Олег опасливо поглядывал в сторону леса — страхота!
Никита старался не выказывать своих истинных чувств.
— Да ну трусить! — бодро воскликнул он. — На других планетах космонавтам не такие опасности грозят. Я читал: на Венере — вот где чудовища водятся!..
— Не знаю, кто водится на Венере, — прервал его Митька, — а здесь волки наверняка есть.
— Волки что! — заявил Швабля, любивший рассказывать про диких зверей и растерзанных охотников. — Волки — мелочь. Медведь — это действительно. Был однажды случай. Остановились охотники на привал. Так же, как мы, развели костер, поболтали и уснули. Подошел медведь, обнюхал, ружья собрал — да в речку. А потом как рявкнет: ауфштейн, мол, и хенде хох! Вскочили те — ни «папа», ни «мама» не могут крикнуть.

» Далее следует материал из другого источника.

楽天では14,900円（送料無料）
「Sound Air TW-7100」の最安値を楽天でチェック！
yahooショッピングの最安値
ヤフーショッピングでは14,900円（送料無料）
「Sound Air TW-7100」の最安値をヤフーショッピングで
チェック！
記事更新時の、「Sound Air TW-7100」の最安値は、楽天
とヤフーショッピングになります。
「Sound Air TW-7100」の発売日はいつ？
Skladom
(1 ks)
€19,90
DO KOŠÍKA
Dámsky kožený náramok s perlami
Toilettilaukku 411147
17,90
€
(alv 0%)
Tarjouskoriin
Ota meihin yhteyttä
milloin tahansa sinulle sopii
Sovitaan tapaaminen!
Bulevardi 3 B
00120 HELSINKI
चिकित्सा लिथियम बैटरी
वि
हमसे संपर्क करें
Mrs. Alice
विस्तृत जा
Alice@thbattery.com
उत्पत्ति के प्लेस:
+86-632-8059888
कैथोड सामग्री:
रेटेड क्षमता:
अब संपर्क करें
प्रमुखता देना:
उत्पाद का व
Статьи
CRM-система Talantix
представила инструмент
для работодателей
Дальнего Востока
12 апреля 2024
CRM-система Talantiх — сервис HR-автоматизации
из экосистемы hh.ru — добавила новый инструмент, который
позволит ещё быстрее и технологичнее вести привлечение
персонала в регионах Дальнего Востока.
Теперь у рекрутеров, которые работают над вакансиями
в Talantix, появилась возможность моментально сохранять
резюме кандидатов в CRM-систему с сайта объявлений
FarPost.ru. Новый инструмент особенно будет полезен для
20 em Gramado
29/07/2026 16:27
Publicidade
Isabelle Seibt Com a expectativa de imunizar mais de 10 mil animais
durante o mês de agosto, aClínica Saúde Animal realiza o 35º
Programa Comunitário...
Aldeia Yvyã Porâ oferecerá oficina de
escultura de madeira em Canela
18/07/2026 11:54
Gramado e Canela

— А дальше… А дальше что? — торопил Орешик.
— Вот медведь и давай их потрошить. Одному ноги, руки, голову — все как есть назад повернул.
— Во-во, — живо подхватил Никита, — я слышал, с тех пор тот охотник и ходит задом наперед. А знаешь, что медведь со вторым сделал? Раздел и к дереву привязал.
— Чем? — удивился Семга, принимая все за чистую монету.
— Охотничьими кишками! — нашелся Швабля.
— Точно! — подтвердил Никита. — Врачи потом целую неделю его оперировали, кое-как спасли.
Митька только головой крутил.
— От брехуны! На пару у вас еще складней получается.
Шутливая болтовня развеселила ребят. Они начали храбриться друг перед другом, громко кричать, слушая лесное эхо. Лишь Орешик приставал к Митьке, чтобы тот на всякий случай для острастки зверям бабахнул из ружья.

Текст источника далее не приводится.